Besides defining the main spatial classes in R, the sp package also provides some basic GIS analyses. The most interesting functions allow us to generate random or regular sampling points, to compute distances and to spatially join different datasets.
We'd like to study the habitat preferences of some animal in our study area. One possibility would be to generate random points, then for each point we could determine the habitat type using other GIS layers (for example some vegetation maps). Finally we need to go in the field and survey each site to check if the animal is present.
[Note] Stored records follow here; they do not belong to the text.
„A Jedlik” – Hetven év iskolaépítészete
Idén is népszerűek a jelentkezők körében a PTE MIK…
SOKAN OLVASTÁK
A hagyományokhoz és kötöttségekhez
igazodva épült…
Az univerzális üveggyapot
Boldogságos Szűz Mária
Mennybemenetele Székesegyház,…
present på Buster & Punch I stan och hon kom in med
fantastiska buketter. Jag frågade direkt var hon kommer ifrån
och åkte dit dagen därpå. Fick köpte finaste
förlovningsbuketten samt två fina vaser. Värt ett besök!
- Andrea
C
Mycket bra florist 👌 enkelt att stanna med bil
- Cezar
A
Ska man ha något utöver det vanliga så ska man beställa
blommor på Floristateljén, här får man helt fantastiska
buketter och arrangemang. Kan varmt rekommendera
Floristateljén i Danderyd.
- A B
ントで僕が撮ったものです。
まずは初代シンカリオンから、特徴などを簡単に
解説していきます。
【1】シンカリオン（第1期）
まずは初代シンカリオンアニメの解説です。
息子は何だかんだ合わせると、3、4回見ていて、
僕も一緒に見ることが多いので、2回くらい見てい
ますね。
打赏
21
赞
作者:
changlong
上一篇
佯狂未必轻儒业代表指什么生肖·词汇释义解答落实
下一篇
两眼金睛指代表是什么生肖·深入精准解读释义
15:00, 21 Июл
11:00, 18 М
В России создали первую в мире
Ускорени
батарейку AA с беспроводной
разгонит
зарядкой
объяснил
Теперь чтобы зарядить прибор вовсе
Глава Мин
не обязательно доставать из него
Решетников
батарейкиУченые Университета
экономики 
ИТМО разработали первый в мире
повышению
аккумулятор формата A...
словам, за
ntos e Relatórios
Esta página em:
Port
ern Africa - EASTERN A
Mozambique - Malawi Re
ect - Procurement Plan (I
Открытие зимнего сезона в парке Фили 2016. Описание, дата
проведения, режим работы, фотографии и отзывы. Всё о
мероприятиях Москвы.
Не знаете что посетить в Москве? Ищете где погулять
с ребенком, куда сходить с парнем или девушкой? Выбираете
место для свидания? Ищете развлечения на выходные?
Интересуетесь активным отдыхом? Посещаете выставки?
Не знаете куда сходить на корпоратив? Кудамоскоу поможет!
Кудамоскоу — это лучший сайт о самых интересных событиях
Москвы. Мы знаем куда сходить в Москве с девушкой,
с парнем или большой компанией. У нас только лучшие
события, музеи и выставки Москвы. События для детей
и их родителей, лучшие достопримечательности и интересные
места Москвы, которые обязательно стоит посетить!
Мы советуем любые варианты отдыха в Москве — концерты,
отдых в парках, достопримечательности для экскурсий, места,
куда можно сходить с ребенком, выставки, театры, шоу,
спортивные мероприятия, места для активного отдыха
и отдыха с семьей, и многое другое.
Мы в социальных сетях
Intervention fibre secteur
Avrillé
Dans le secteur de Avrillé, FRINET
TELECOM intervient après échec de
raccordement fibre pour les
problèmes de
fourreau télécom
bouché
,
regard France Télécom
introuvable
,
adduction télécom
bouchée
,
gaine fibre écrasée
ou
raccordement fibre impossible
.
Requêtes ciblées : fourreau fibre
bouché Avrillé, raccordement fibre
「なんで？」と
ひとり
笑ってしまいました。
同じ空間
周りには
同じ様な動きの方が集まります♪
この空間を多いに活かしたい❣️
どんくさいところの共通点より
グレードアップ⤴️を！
This example will show a solution for the first 2 steps.
First we need to define our study area (we could also import a GIS file, e.g. a shapefile)
peri <- SpatialPolygons(list(Polygons(list(Polygon(cbind(c(0, 0, 6, 6, 0), c(6,
0, 0, 6, 6)))), "peri")))
Now we can generate the sampling points with the spsample function using several designs (random, regular, stratified, nonaligned, hexagonal, clustered and Fibonacci). We are not restricted to a polygon, we can also sample random points along a transect or on a grid. If you need a random sample with a minimal distance between the points, check the rSSI function from the spatstat package.
ptsrand <- spsample(peri, 100, type = "random")
ptsreg <- spsample(peri, 100, type = "regular")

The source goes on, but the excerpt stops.